"I don't!" he caught her up quickly. "I only wish to Heaven I did. You've never given the slightest sign—I know myself ... but not you."

He saw her face clear at his words. She threw him a furtive, sidelong glance and the long lashes trembled and fell, casting a shadow on her cheek.

Then she raised her head again with a faintly malicious smile.

"I don't understand yet, Peter. I always thought we were just friends! Don't you remember when you returned home from abroad, only this Summer—you said you wanted me to feel that you were ... well—an 'elder brother.'" (McTaggart winced at the memory. It was true: those were his words.) "And now—you're going back on that. Isn't it a pity, rather—to spoil it all by this new idea?"

"It's not a new idea to me!" his voice was hot, faintly indignant. "I've loved you for ages past..." She turned on him with a sudden gesture that checked the rest of his ardent speech.

"Then why do you tell me this to-night—for the first time? Why not before?" She was on her feet facing him, her face defiant, her eyes ablaze.

"I know. You needn't answer me. It's because of Stephen and Mother—there! You think that I shall have a rotten life at home—and you're sorry—that's all! If you had cared all this time there was nothing to stop your telling me. And I don't choose," she stamped her foot, carried away by a gust of pride, "to be married from a sense of pity!
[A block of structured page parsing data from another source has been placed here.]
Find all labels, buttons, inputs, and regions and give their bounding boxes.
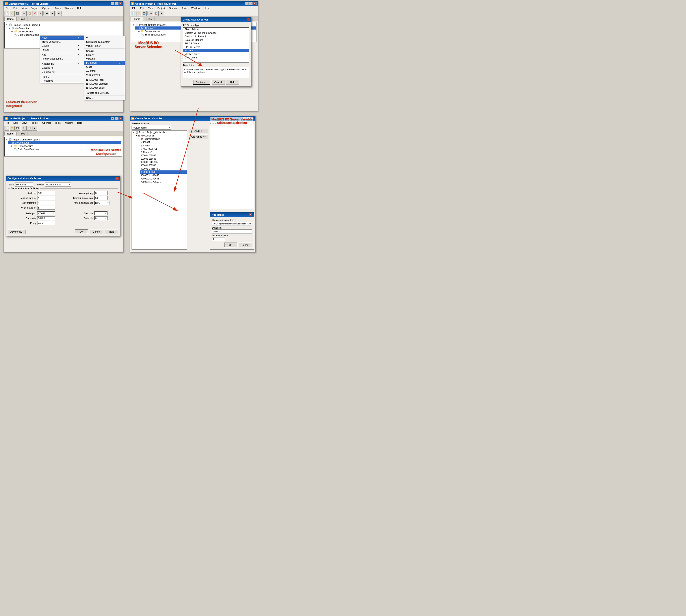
bl-tab-items[interactable]: Items [4, 132, 17, 136]
add-range-close[interactable]: ✕ [249, 213, 252, 216]
serial-port-dropdown[interactable]: COM1 ▼ [37, 212, 55, 215]
menu-file[interactable]: File [4, 7, 10, 10]
sub-vi[interactable]: VI [85, 36, 125, 40]
tr-tab-files[interactable]: Files [144, 17, 155, 21]
sub-daqtask[interactable]: NI-DAQmx Task [85, 78, 125, 82]
tr-copy[interactable]: 📋 [154, 11, 159, 16]
list-epics-server[interactable]: EPICS Server [183, 45, 249, 49]
stop-btn[interactable]: ■ [50, 11, 55, 16]
bl-edit[interactable]: Edit [12, 121, 19, 124]
help-btn[interactable]: Help [226, 80, 239, 85]
list-custom-periodic[interactable]: Custom VI - Periodic [183, 35, 249, 38]
tr-menu-operate[interactable]: Operate [168, 7, 179, 10]
bl-view[interactable]: View [21, 121, 28, 124]
tr-menu-project[interactable]: Project [156, 7, 166, 10]
cancel-config-btn[interactable]: Cancel [90, 229, 103, 234]
tab-items[interactable]: Items [4, 17, 17, 21]
save-btn[interactable]: 💾 [15, 11, 20, 16]
browse-tree[interactable]: ▼ 📋 Project: Project_Modbus.lvprc ... ▼ … [132, 131, 187, 249]
menu-operate[interactable]: Operate [41, 7, 52, 10]
bl-open[interactable]: 📂 [10, 126, 15, 131]
menu-help[interactable]: Help [76, 7, 83, 10]
tr-menu-file[interactable]: File [131, 7, 137, 10]
minimize-button[interactable]: ─ [111, 2, 114, 5]
tr-menu-window[interactable]: Window [190, 7, 201, 10]
br-300001b[interactable]: 300001-365535 [140, 164, 187, 167]
refresh-input[interactable] [37, 196, 55, 200]
bl-tree-root[interactable]: ▼ 📋 Project: Untitled Project 1 [5, 138, 121, 141]
bl-min[interactable]: ─ [111, 117, 114, 120]
ctx-help[interactable]: Help... [40, 75, 84, 79]
sub-ioserver[interactable]: I/O Server ▶ [85, 61, 125, 65]
bl-dep[interactable]: ▶ 📁 Dependencies [11, 144, 121, 148]
stopbits-dropdown[interactable]: 1 ▼ [94, 212, 108, 215]
tree-root[interactable]: ▼ 📋 Project: Untitled Project 1 [5, 23, 121, 27]
baud-dropdown[interactable]: 38400 ▼ [37, 216, 55, 220]
data-item-input[interactable] [212, 229, 252, 234]
bl-save[interactable]: 💾 [15, 126, 20, 131]
run-btn[interactable]: ▶ [45, 11, 49, 16]
model-dropdown[interactable]: Modbus Serial ▼ [45, 182, 71, 186]
menu-view[interactable]: View [21, 7, 28, 10]
ctx-expand[interactable]: Expand All [40, 66, 84, 70]
ctx-trace[interactable]: Trace Execution... [40, 40, 84, 44]
sub-targets[interactable]: Targets and Devices... [85, 91, 125, 95]
bl-file[interactable]: File [4, 121, 10, 124]
help-config-btn[interactable]: Help [105, 229, 118, 234]
list-modbus[interactable]: Modbus [183, 49, 249, 52]
ok-range-btn[interactable]: OK [224, 243, 237, 247]
ctx-new[interactable]: New ▶ [40, 36, 84, 40]
sub-library[interactable]: Library [85, 53, 125, 57]
ctx-export[interactable]: Export ▶ [40, 44, 84, 48]
tr-open[interactable]: 📂 [136, 11, 141, 16]
sub-variable[interactable]: Variable [85, 57, 125, 61]
databits-dropdown[interactable]: 8 ▼ [94, 216, 108, 220]
sub-daqchannel[interactable]: NI-DAQmx Channel [85, 82, 125, 86]
br-modbus1[interactable]: ▼ ⚙ Modbus1 [137, 151, 187, 154]
bl-help[interactable]: Help [76, 121, 83, 124]
bl-project[interactable]: Project [29, 121, 39, 124]
br-000001[interactable]: 000001-065535 [140, 154, 187, 157]
alarm-input[interactable] [94, 191, 108, 195]
transmode-dropdown[interactable]: RTU ▼ [94, 201, 110, 205]
sub-new[interactable]: New... [85, 96, 125, 100]
maximize-button[interactable]: □ [115, 2, 118, 5]
ctx-import[interactable]: Import ▶ [40, 48, 84, 51]
tr-maximize[interactable]: □ [249, 2, 253, 5]
sub-daqscale[interactable]: NI-DAQmx Scale [85, 86, 125, 90]
menu-window[interactable]: Window [64, 7, 74, 10]
br-a000001[interactable]: A000001L1-A0655 [140, 174, 187, 177]
list-custom-input[interactable]: Custom VI - On Input Change [183, 31, 249, 35]
close-button[interactable]: ✕ [118, 2, 122, 5]
copy-btn[interactable]: 📋 [27, 11, 32, 16]
cancel-btn[interactable]: Cancel [211, 80, 225, 85]
retry-input[interactable] [37, 201, 55, 205]
list-dataset[interactable]: Data Set Marking [183, 38, 249, 42]
ctx-collapse[interactable]: Collapse All [40, 70, 84, 74]
tab-files[interactable]: Files [17, 17, 28, 21]
bl-mycomp[interactable]: ▼ 🖥 My Computer [8, 141, 121, 144]
tr-cut[interactable]: ✂ [148, 11, 153, 16]
bl-tools[interactable]: Tools [54, 121, 62, 124]
br-100001[interactable]: 100001-165535 [140, 157, 187, 160]
advanced-btn[interactable]: Advanced... [8, 229, 26, 234]
parity-dropdown[interactable]: none ▼ [37, 221, 55, 225]
br-proj-item[interactable]: ▼ 📋 Project: Project_Modbus.lvprc ... [132, 131, 187, 134]
delete-btn[interactable]: ✕ [38, 11, 43, 16]
name-input[interactable] [15, 182, 33, 186]
br-400001b[interactable]: 400001-465535 [140, 171, 187, 174]
br-a300001[interactable]: A300001L1-A3655 ... [140, 180, 187, 184]
num-items-input[interactable] [212, 237, 225, 241]
timeout-input[interactable] [94, 196, 108, 200]
bl-run[interactable]: ▶ [32, 126, 37, 131]
addr-input[interactable] [37, 191, 55, 195]
bl-copy[interactable]: 📋 [27, 126, 32, 131]
config-close[interactable]: ✕ [115, 177, 118, 180]
br-400001a[interactable]: 400001.1-465535.1 [140, 167, 187, 171]
tr-menu-help[interactable]: Help [203, 7, 210, 10]
sub-webservice[interactable]: Web Service [85, 73, 125, 77]
new-btn[interactable]: 📄 [4, 11, 9, 16]
menu-edit[interactable]: Edit [12, 7, 19, 10]
br-400002[interactable]: ◆ 400002 [140, 144, 187, 147]
list-opc-client[interactable]: OPC Client [183, 56, 249, 59]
I can make my own life for myself. I've got Roddy ... and heaps of friends. I daresay you think it's very kind..."

But McTaggart was at the end of his patience. "How dare you say that to me?" He caught her firmly by the shoulders, his blue eyes full of anger. "Look at me!" he compelled her gaze. "Now—don't you know that I'm in earnest?"

He could feel her, rigid, under his touch, but the very warmth of her young body, through the thin summer dress she wore, fired his blood and he went on, with an ominous break in his voice.

"I see what it is!—I've left it too late. I ought to have spoken weeks ago! But I did it, Jill—for your sake..."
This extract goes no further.